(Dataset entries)
········

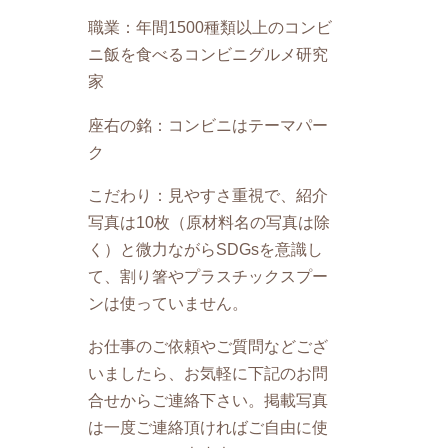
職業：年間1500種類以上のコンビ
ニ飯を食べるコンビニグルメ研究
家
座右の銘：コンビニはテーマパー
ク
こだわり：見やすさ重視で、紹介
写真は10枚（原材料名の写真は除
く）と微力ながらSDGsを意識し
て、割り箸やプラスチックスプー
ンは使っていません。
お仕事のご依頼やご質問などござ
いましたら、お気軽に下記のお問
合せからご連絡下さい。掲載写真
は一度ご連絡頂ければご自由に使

········

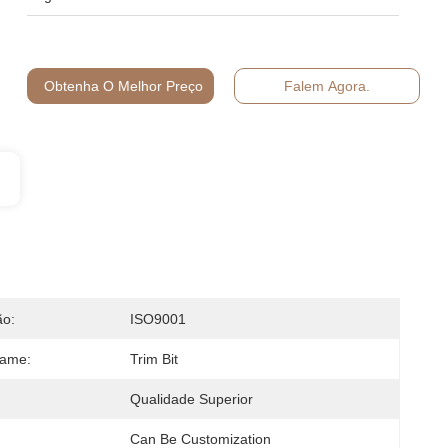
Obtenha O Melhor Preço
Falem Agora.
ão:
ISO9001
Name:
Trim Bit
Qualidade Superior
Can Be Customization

········

> **Work instructions**
Copy the lines of the data above exactly as written, beginning with the line containing "く）と微力ながらSDGsを意識し" and ending with the line containing "は一度ご連絡頂ければご自由に使", and leave out all other lines.

> **Result for this task**
く）と微力ながらSDGsを意識し
て、割り箸やプラスチックスプー
ンは使っていません。
お仕事のご依頼やご質問などござ
いましたら、お気軽に下記のお問
合せからご連絡下さい。掲載写真
は一度ご連絡頂ければご自由に使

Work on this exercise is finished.